Fixseeker: An Empirical Driven Graph-based Approach for Detecting Silent Vulnerability Fixes in Open Source Software

📅 2025-03-26
📈 Citations: 0
Influential: 0
📄 PDF
🤖 AI Summary
Vulnerability-fixing commits (VFCs) in open-source software often lack security annotations—termed “silent commits”—making them difficult to detect. Existing approaches either rely on unreliable commit messages or neglect semantic and data-flow correlations across code hunks, limiting performance. Method: We propose the first heterogeneous change graph neural network (HCGNN) tailored for VFC detection. Grounded in an empirical study revealing that >70% of VFCs involve strongly correlated multi-hunk changes, we construct a cross-hunk heterogeneous change graph integrating abstract syntax trees (ASTs), control-flow graphs (CFGs), and data-flow dependencies. A multi-granularity GNN encoder models inter-hunk correlations. Results: Our model achieves an F1-score of 0.8404 on balanced data and improves F1 by 32.40% on imbalanced data, with significant gains in AUC-ROC and AUC-PR. It demonstrates strong generalization across repositories of varying scales and complex, real-world commits.

Technology Category

Application Category

📝 Abstract
Open source software vulnerabilities pose significant security risks to downstream applications. While vulnerability databases provide valuable information for mitigation, many security patches are released silently in new commits of OSS repositories without explicit indications of their security impact. This makes it challenging for software maintainers and users to detect and address these vulnerability fixes.
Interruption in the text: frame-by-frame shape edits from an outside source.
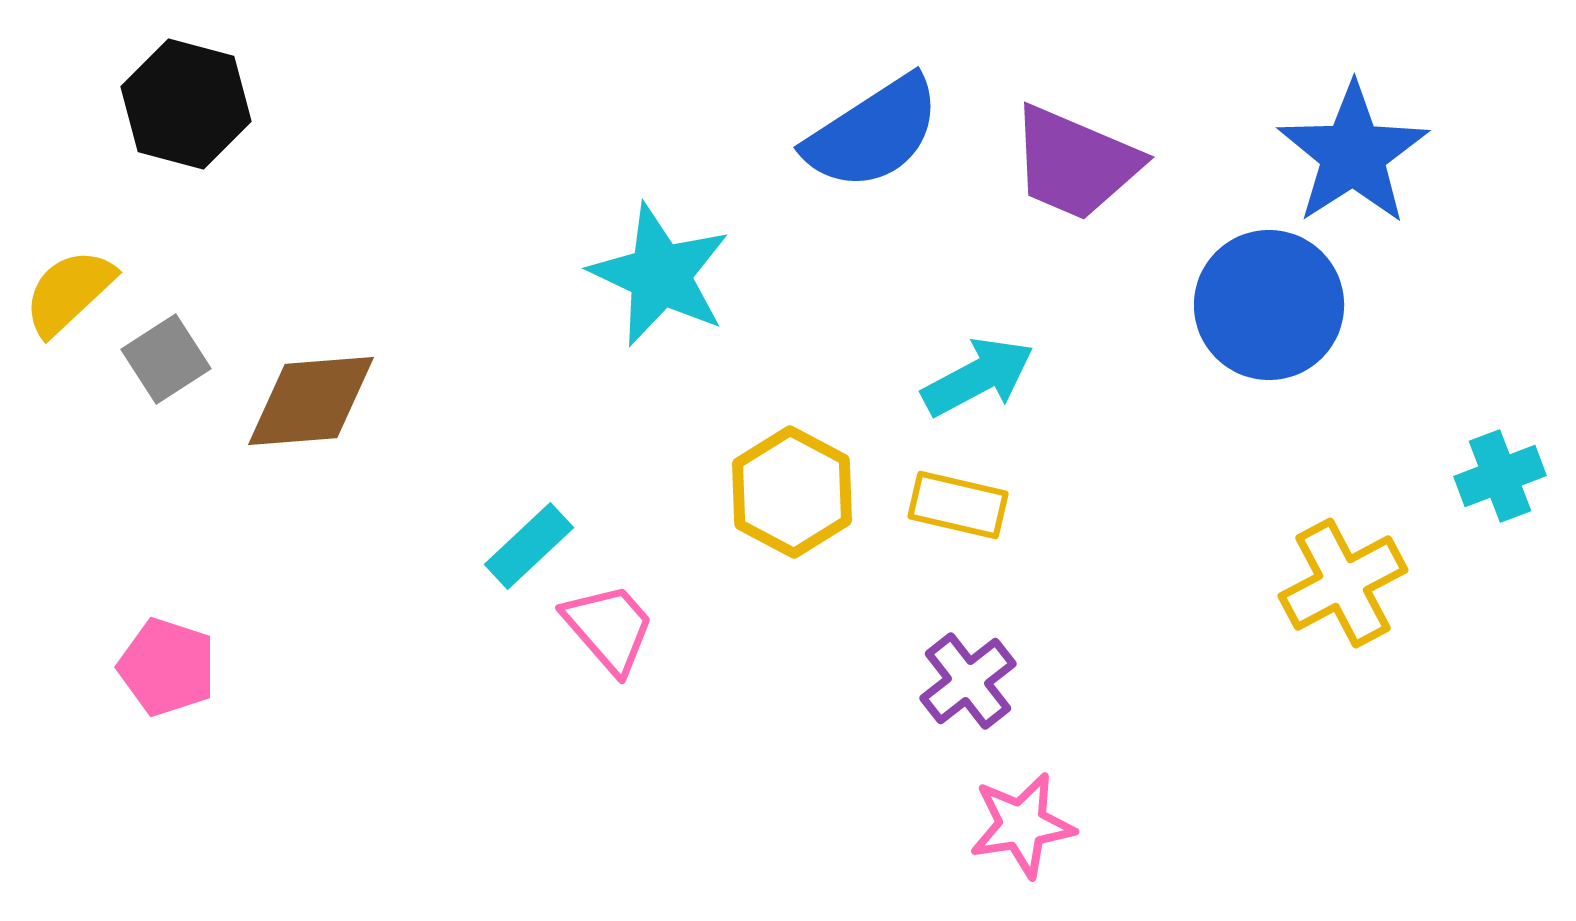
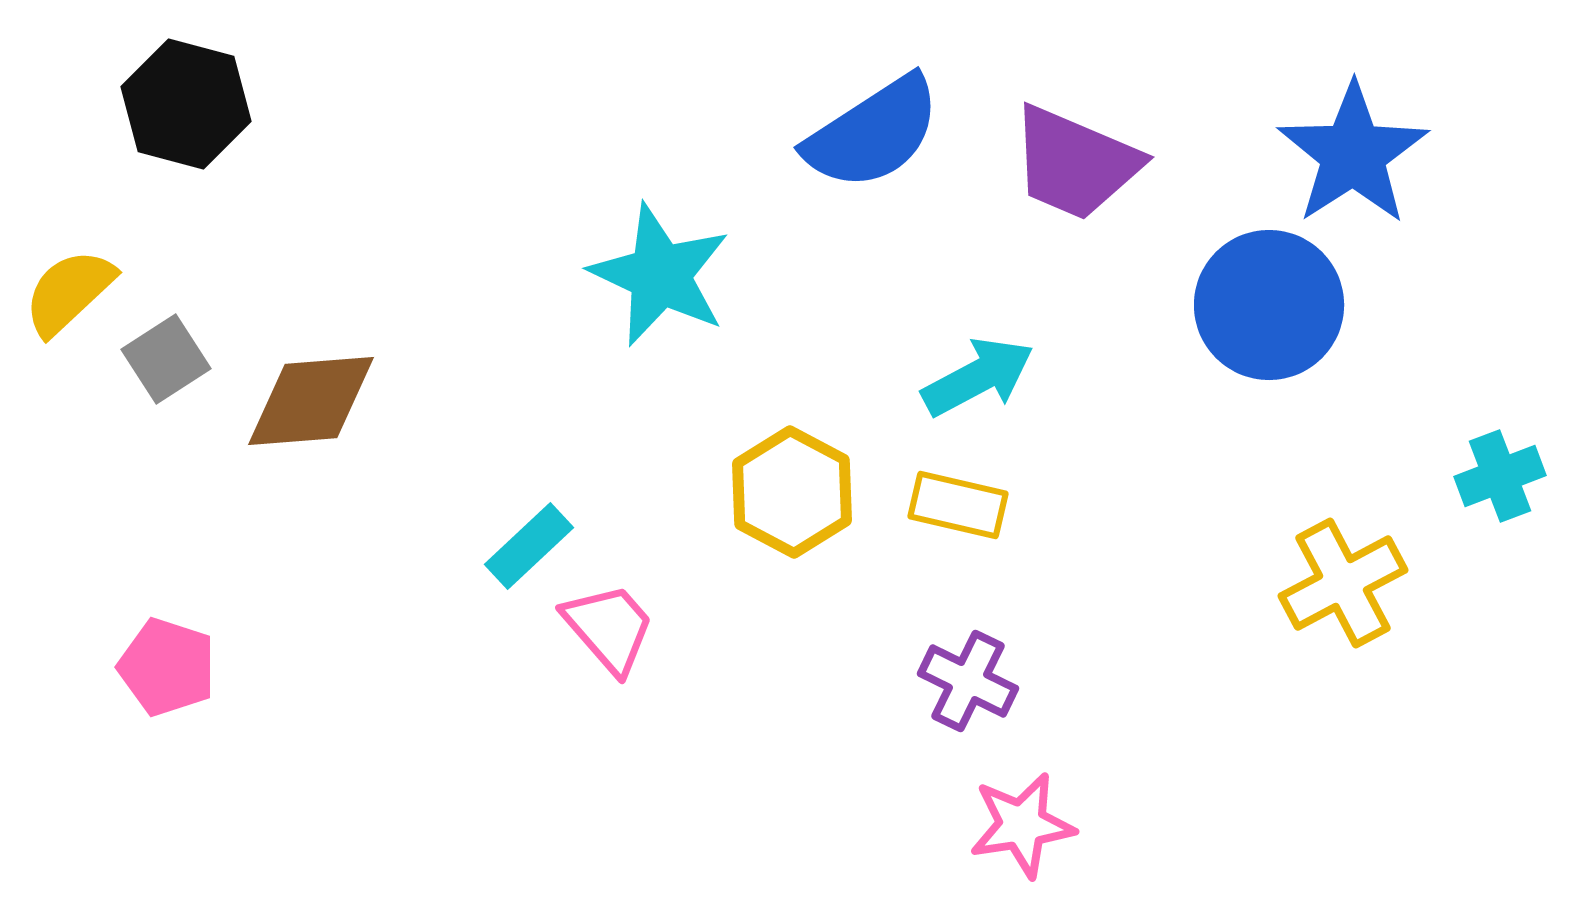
purple cross: rotated 26 degrees counterclockwise
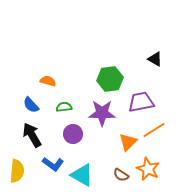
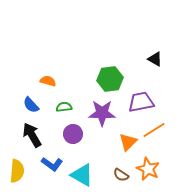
blue L-shape: moved 1 px left
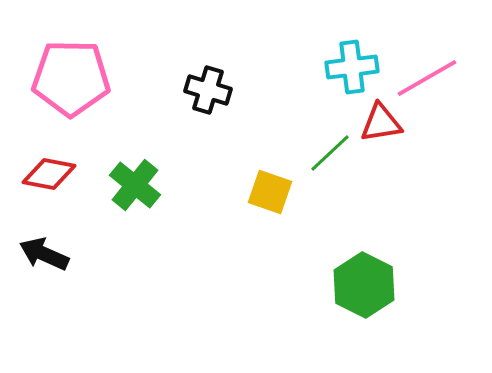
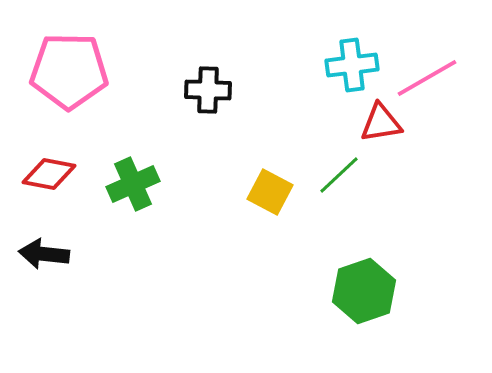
cyan cross: moved 2 px up
pink pentagon: moved 2 px left, 7 px up
black cross: rotated 15 degrees counterclockwise
green line: moved 9 px right, 22 px down
green cross: moved 2 px left, 1 px up; rotated 27 degrees clockwise
yellow square: rotated 9 degrees clockwise
black arrow: rotated 18 degrees counterclockwise
green hexagon: moved 6 px down; rotated 14 degrees clockwise
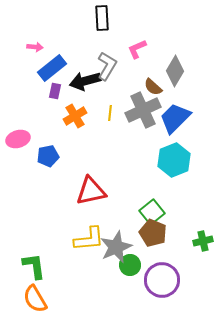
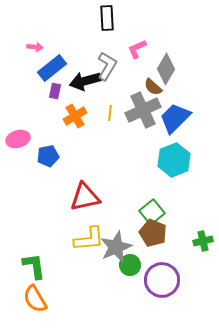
black rectangle: moved 5 px right
gray diamond: moved 9 px left, 2 px up
red triangle: moved 6 px left, 6 px down
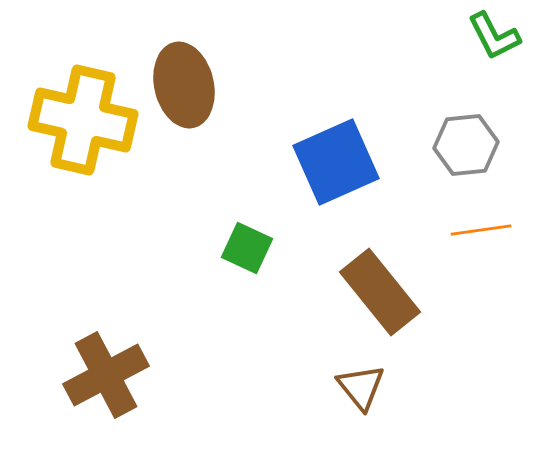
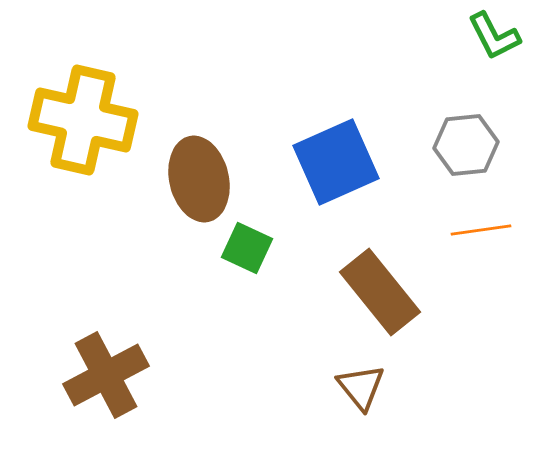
brown ellipse: moved 15 px right, 94 px down
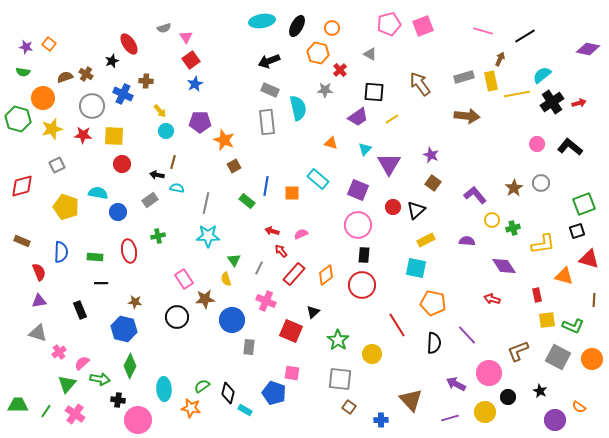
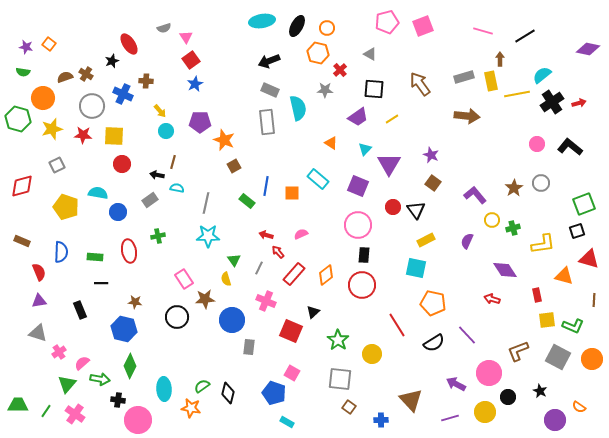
pink pentagon at (389, 24): moved 2 px left, 2 px up
orange circle at (332, 28): moved 5 px left
brown arrow at (500, 59): rotated 24 degrees counterclockwise
black square at (374, 92): moved 3 px up
orange triangle at (331, 143): rotated 16 degrees clockwise
purple square at (358, 190): moved 4 px up
black triangle at (416, 210): rotated 24 degrees counterclockwise
red arrow at (272, 231): moved 6 px left, 4 px down
purple semicircle at (467, 241): rotated 70 degrees counterclockwise
red arrow at (281, 251): moved 3 px left, 1 px down
purple diamond at (504, 266): moved 1 px right, 4 px down
black semicircle at (434, 343): rotated 55 degrees clockwise
pink square at (292, 373): rotated 21 degrees clockwise
cyan rectangle at (245, 410): moved 42 px right, 12 px down
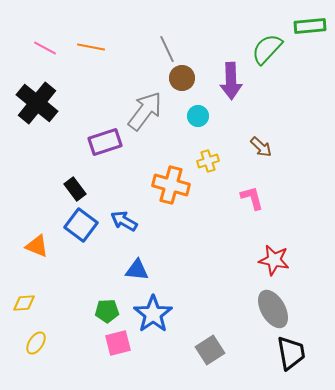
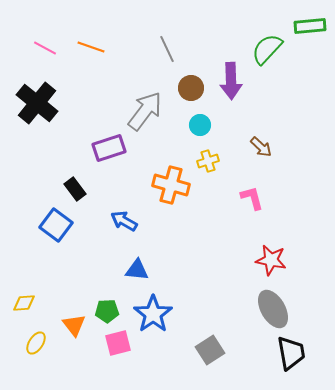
orange line: rotated 8 degrees clockwise
brown circle: moved 9 px right, 10 px down
cyan circle: moved 2 px right, 9 px down
purple rectangle: moved 4 px right, 6 px down
blue square: moved 25 px left
orange triangle: moved 37 px right, 79 px down; rotated 30 degrees clockwise
red star: moved 3 px left
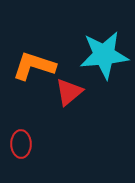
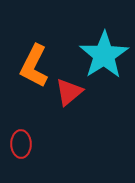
cyan star: rotated 27 degrees counterclockwise
orange L-shape: rotated 81 degrees counterclockwise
There are a few approaches for detecting vulnerability-fixing commits (VFCs) but most of these approaches leverage commit messages, which would miss silent VFCs. On the other hand, there are some approaches for detecting silent VFCs based on code change patterns but they often fail to adequately characterize vulnerability fix patterns, thereby lacking effectiveness. For example, some approaches analyze each hunk in known VFCs, in isolation, to learn vulnerability fix patterns; but vulnerabiliy fixes are often associated with multiple hunks, in which cases correlations of code changes across those hunks are essential for characterizing the vulnerability fixes. To address these problems, we first conduct a large-scale empirical study on 11,900 VFCs across six programming languages, in which we found that over 70% of VFCs involve multiple hunks with various types of correlations. Based on our findings, we propose Fixseeker, a graph-based approach that extracts the various correlations between code changes at the hunk level to detect silent vulnerability fixes. Our evaluation demonstrates that Fixseeker outperforms state-of-the-art approaches across multiple programming languages, achieving a high F1 score of 0.8404 on average in balanced datasets and consistently improving F1 score, AUC-ROC and AUC-PR scores by 32.40%, 1.55% and 8.24% on imbalanced datasets. Our evaluation also indicates the generality of Fixseeker across different repository sizes and commit complexities.
Problem

Research questions and friction points this paper is trying to address.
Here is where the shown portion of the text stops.